EuGH 04.06.2020 - C-301/18
EuGH 04.06.2020 - C-301/18 - URTEIL DES GERICHTSHOFS (Sechste Kammer) - 4. Juni 2020 ( *1) - „Vorlage zur Vorabentscheidung – Verbraucherschutz – Richtlinie 2002/65/EG – Im Fernabsatz geschlossener Darlehensvertrag – Widerrufsrecht – Folgen – Art. 7 Abs. 4 – Rückgewähr der empfangenen Leistungen – Zahlung von Nutzungsersatz – Pflicht des Anbieters – Ausschluss“
Leitsatz
In der Rechtssache C-301/18
betreffend ein Vorabentscheidungsersuchen nach Art. 267 AEUV, eingereicht vom Landgericht Bonn (Deutschland) mit Entscheidung vom 17. April 2018, beim Gerichtshof eingegangen am 4. Mai 2018, in dem Verfahren
Thomas Leonhard
gegen
DSL-Bank – eine Niederlassung der DB Privat- und Firmenkundenbank AG
erlässt
DER GERICHTSHOF (Sechste Kammer)
unter Mitwirkung des Kammerpräsidenten M. Safjan (Berichterstatter) sowie der Richter L. Bay Larsen und N. Jääskinen,
Generalanwalt: G. Pitruzzella,
Kanzler: A. Calot Escobar,
aufgrund des schriftlichen Verfahrens,
unter Berücksichtigung der Erklärungen
von Herrn Leonhard, vertreten durch Rechtsanwältin C. Köhler,
der DSL-Bank – eine Niederlassung der DB Privat- und Firmenkundenbank AG, vertreten durch Rechtsanwalt A. Menkel,
der deutschen Regierung, zunächst vertreten durch T. Henze, M. Hellmann und E. Lankenau, dann durch die beiden Letztgenannten sowie durch J. Möller als Bevollmächtigte,
der Europäischen Kommission, vertreten durch F. Erlbacher und C. Valero als Bevollmächtigte,
aufgrund des nach Anhörung des Generalanwalts ergangenen Beschlusses, ohne Schlussanträge über die Rechtssache zu entscheiden,
folgendes
Entscheidungsgründe
Urteil
Das Vorabentscheidungsersuchen betrifft die Auslegung von Art. 7 Abs. 4 der Richtlinie 2002/65/EG des Europäischen Parlaments und des Rates vom 23. September 2002 über den Fernabsatz von Finanzdienstleistungen an Verbraucher und zur Änderung der Richtlinie 90/619/EWG des Rates und der Richtlinien 97/7/EG und 98/27/EG (ABl. 2002, L 271, S. 16).

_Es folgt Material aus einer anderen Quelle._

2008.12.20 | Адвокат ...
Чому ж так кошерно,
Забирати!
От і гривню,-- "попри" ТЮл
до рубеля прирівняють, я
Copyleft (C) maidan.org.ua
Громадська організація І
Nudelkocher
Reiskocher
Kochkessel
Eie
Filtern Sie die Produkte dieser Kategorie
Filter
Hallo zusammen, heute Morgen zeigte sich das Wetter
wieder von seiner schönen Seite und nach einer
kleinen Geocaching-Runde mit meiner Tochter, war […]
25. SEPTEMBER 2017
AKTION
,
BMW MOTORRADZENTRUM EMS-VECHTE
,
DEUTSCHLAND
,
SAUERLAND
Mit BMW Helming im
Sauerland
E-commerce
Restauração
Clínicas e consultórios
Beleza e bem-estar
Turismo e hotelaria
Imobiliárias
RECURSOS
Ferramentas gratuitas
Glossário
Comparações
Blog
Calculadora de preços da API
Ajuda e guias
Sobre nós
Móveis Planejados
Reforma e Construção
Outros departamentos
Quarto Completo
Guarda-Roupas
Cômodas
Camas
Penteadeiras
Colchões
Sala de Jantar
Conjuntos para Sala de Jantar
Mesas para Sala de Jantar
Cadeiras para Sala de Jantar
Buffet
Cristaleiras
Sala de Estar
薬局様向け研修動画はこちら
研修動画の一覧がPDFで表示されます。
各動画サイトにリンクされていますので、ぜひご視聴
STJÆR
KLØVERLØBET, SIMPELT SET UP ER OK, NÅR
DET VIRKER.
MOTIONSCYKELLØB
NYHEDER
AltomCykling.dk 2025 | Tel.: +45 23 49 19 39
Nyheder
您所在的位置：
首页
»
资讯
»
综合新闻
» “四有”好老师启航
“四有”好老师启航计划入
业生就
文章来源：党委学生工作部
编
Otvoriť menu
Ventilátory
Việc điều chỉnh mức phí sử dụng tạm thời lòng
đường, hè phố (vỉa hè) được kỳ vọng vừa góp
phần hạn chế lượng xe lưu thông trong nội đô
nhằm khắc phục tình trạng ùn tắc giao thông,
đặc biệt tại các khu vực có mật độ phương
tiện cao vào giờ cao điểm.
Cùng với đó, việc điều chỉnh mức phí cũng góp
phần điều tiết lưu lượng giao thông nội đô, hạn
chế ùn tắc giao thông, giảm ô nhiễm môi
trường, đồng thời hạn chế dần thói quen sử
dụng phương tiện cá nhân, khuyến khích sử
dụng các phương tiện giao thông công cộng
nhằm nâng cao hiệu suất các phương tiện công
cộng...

Es ergeht im Rahmen eines Rechtsstreits zwischen Herrn Thomas Leonhard und der DSL-Bank – eine Niederlassung der DB Privat- und Firmenkundenbank AG (im Folgenden: DSL-Bank) über das von Herrn Leonhard ausgeübte Widerrufsrecht in Bezug auf einen zwischen diesen Parteien geschlossenen Darlehensvertrag.
Rechtlicher Rahmen
Unionsrecht
In den Erwägungsgründen 1, 3, 13 und 14 der Richtlinie 2002/65 heißt es:
Im Rahmen der Verwirklichung der Ziele des Binnenmarkts sind Maßnahmen zu dessen schrittweiser Festigung zu ergreifen; diese Maßnahmen müssen gemäß den Artikeln 95 und 153 [EG] zur Erreichung eines hohen Verbraucherschutzniveaus beitragen.
…
… Um den Verbrauchern die Freiheit der Wahl zu gewährleisten, die für sie ein wesentliches Recht darstellt, ist ein hohes Verbraucherschutzniveau erforderlich, damit das Vertrauen des Verbrauchers in den Fernabsatz wächst.
…
Mit der vorliegenden Richtlinie soll ein hohes Verbraucherschutzniveau gewährleistet werden, um den freien Verkehr von Finanzdienstleistungen sicherzustellen. Die Mitgliedstaaten sollten in den durch diese Richtlinie harmonisierten Bereichen keine anderen als die darin festgelegten Bestimmungen vorsehen dürfen, es sei denn, die Richtlinie sieht dies ausdrücklich vor.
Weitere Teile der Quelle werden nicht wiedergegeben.